SiLK™ is a trademark of Dow Chemical for a polymer thermoset resin exhibiting very low dielectric constant, useful in semiconductor manufacturing, and described in Balance et al., U.S. Pat. No. 5,523,163, for LOW DIELECTRIC CONSTANT COATINGS, issued Jun. 4, 1996, and Bremmer et al. U.S. Pat. No. 5,906,859, for a METHOD FOR PRODUCING LOW DIELECTRIC COATINGS FROM HYDROGEN SILSEQUIOXANE RESIN, issued May 25, 1999, and Bremmer et al., U.S. Pat. No. 6,210,749, THERMALLY STABLE DIELECTRIC COATINGS, issued Apr. 3, 2001, the disclosures of all of which are incorporated by reference herein in their entirety. SiLK™ structures are increasingly being used to replace silicon oxide (SiO2) as a dielectric because of its superior dielectric qualities, namely a dielectric constant of 2.65 compared with 4.1 for silicon oxide.
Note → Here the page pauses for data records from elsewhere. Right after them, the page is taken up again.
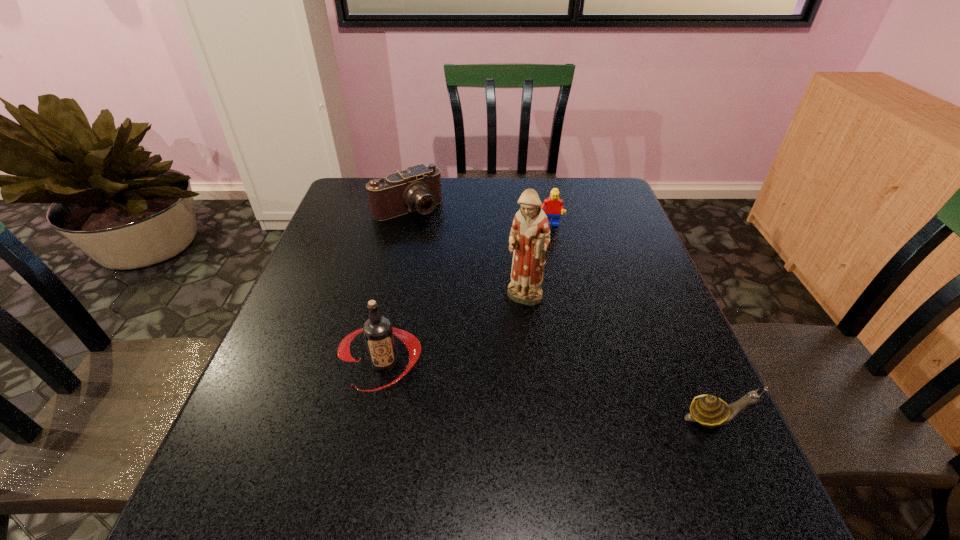 The image size is (960, 540). What are the coordinates of `object at the left edge` in the screenshot? It's located at (418, 188).

Where is `object that is at the right edge`? object that is at the right edge is located at coordinates (710, 411).

Where is `object that is at the far left corner`? object that is at the far left corner is located at coordinates (418, 188).

This screenshot has width=960, height=540. In order to click on object located in the near right corner section of the desktop in this screenshot , I will do `click(710, 411)`.

The image size is (960, 540). What are the coordinates of `vacant space at the far edge of the desktop` in the screenshot? It's located at (444, 190).

The image size is (960, 540). Find the location of `free region at the near edge`. free region at the near edge is located at coordinates (640, 446).

The image size is (960, 540). What are the coordinates of `vacant space at the left edge` in the screenshot? It's located at 285,356.

In order to click on vacant region at the right edge of the desktop in this screenshot , I will do `click(648, 302)`.

This screenshot has height=540, width=960. In order to click on blank space at the far right corner in this screenshot , I will do `click(605, 212)`.

The image size is (960, 540). I want to click on blank region between the camera and the second nearest object, so click(x=396, y=286).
SiLK™ also demonstrates comparable toughness and greater resilience than the more brittle silicon oxide. Low dielectric constant in a material permits smaller structures to be manufactured, which in turn permits closer packing of devices, faster speeds, and reduced crosstalk. The spin-on aromatic polymer has no fluorine in its composition, delivers superior planarization and gapfill, and is stable to 490° C. These properties have made SiLK™ popular for a variety of CMOS technologies demanding “low-K” interlayer dielectrics, such as copper/damascene and aluminum/tungsten technologies.
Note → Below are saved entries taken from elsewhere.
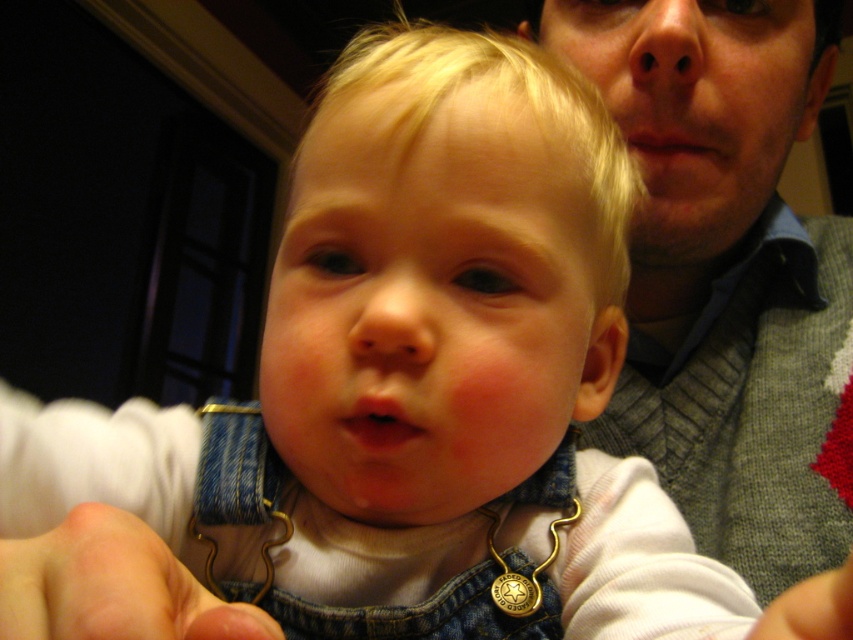 Question: Can you confirm if gray knitted sweater at upper right is positioned to the left of fuzzy white hand at lower left?

Choices:
 (A) no
 (B) yes

Answer: (A)

Question: Which object is farther from the camera taking this photo?

Choices:
 (A) fuzzy white hand at lower left
 (B) gray knitted sweater at upper right
 (C) denim at center

Answer: (B)

Question: Can you confirm if gray knitted sweater at upper right is positioned to the left of fuzzy white hand at lower left?

Choices:
 (A) no
 (B) yes

Answer: (A)

Question: Does denim at center come in front of fuzzy white hand at lower left?

Choices:
 (A) yes
 (B) no

Answer: (B)

Question: Which object appears closest to the camera in this image?

Choices:
 (A) denim at center
 (B) fuzzy white hand at lower left

Answer: (B)

Question: Estimate the real-world distances between objects in this image. Which object is farther from the denim at center?

Choices:
 (A) gray knitted sweater at upper right
 (B) fuzzy white hand at lower left

Answer: (A)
There are stress problems, however, in vias built with SiLK™ that do not occur with traditional silicon oxide vias. These stresses result in thermal cycle and in-line via-resistance shifts. There are at least three cases in which two-dimensional modeling has predicted high stresses in SiLK™ vias wherein thermal-cycle reliability failures have been directly correlated with the stress, namely (1) vias built in SiLK™ rather than silicon oxide, (2) vias built in SiLK™ wherein the subsequent level is executed in silicon oxide instead of SiLK™ and (3) vias built in SiLK™ wherein the next level is built in oxide compared with vias built in SiLK™ with a stress-relief layer prior to the subsequent level being built in oxide.
A stress problem with SiLK™ is illustrated in FIG. 1a, showing a pair of semiconductor cross-sections depicting a typical prior art oxide embodiment A and a prior art SiLK™ embodiment B of a wafer structure, each comprising a base layer 1 of silicon substrate, atop of which is a silicon oxide base layer 2. Upon these are a first conductive line 3 and a second conductive line 4, usually made of copper metal, that join one another through a first via 5, which penetrates a level-separating nitride layer 6 that separates the first level 10 from a second level 20. In both drawings, third 30 and fourth 40 levels are shown, also separated by level-separating nitride layers 6, the third level 30 comprising a silicon oxide layer 8 and the fourth level 40 comprising a silicon oxide layer 9 beneath a silicon nitride cap 11. Cross-section A shows a typical via 5 defined by a first level silicon oxide layer 7 and partly by the base silicon oxide layer 2. Cross-section B, however, shows a via 5 defined by a second level SiLK™ layer 7′ and a base level SiLK™ structure 2′. The differences between the two structures may be seen in corresponding stress analysis images A′, B′, wherein darkened areas indicate high stresses. Comparing B′ to A′, it is apparent that the SiLK™ via structure creates much more stress and distortion than the traditional silicon oxide structure.
Referring to FIG. 1b, plots 100 of via resistance shift in Ohms/link are shown for SiLK™ and for oxide, respectively. What is needed is a method suitable for making SiLK™ via structures with reduced stress.